If new pipe line built by Russia and Iran to supply gas to Pakistan is completed, then the pressure on LNG price will likely a bit reduced, but not much, unless Pakistan allow pipe line go through India which is unlikely to happen.
Seems like recession is the only solution to the global economic challenges. If oil prices remain high.....that will keep gas and coal prices also higher, IMO.
 
Seems like recession is the only solution to the global economic challenges. If oil prices remain high.....that will keep gas and coal prices also higher, IMO.

Gas and Coal price is rather disconnected with oil price at this moment.

Most electricity in the world is no longer fueled by oil, but by gas and coal.

We can see when oil price was plummeting (before OPEC intervention), both gas and coal is uneffected and keep at high price.
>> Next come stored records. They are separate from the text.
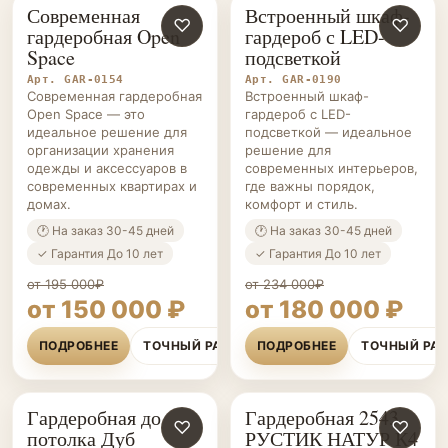
Современная
Встроенный шкаф-
ГАРДЕРОБНЫЕ НА ЗАКАЗ
♡
ГАРДЕРОБНЫЕ НА ЗАКАЗ
♡
гардеробная Open
гардероб с LED-
Space
подсветкой
Арт. GAR-0154
Арт. GAR-0190
Современная гардеробная
Встроенный шкаф-
Open Space — это
гардероб с LED-
идеальное решение для
подсветкой — идеальное
организации хранения
решение для
одежды и аксессуаров в
современных интерьеров,
современных квартирах и
где важны порядок,
домах.
комфорт и стиль.
🕐 На заказ 30-45 дней
🕐 На заказ 30-45 дней
✓ Гарантия До 10 лет
✓ Гарантия До 10 лет
от 195 000₽
от 234 000₽
от 150 000 ₽
от 180 000 ₽
ПОДРОБНЕЕ
ТОЧНЫЙ РАСЧЁТ
ПОДРОБНЕЕ
ТОЧНЫЙ РА
Гардеробная до
Гардеробная 2543
ГАРДЕРОБНЫЕ НА ЗАКАЗ
♡
ГАРДЕРОБНЫЕ НА ЗАКАЗ
♡
потолка Дуб
РУСТИК НАТУР К4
Oil price depends on OPEC now, they can adjust supply if demand changes. Before the war, OPEC+ gets difficulty to reach agreement because of Russia doesnt want to reduce their oil production, but now the situation changes. Russia doesnt need to keep their oil production at maximum anymore because of Western nations sanction on them, what is the Russia concern now is more about price, so they are more willing now to do production adjustment than before.
 
India trade deficit this year will be doubled from last year, so it is already being anticipated. In full year (2022), India merchandise trade deficit will likely between 200-300 billion USD.

The merchandise trade deficit for April-September 2022 was estimated at USD 148.46 Billion as against USD 76.25 Billion in April-September 2021, which is an increase of 94.69 per cent.Oct 14, 2022
India always had a trade deficit in goods offset by expatriates remittances and services exports

Make in India is actually forcing India to import commodities, machinery and subcomponents more rapidly then any boost in exports. Indian CAD is at highs despite buying discounted Russian oil and gas using INR.....that should be an alarm signal.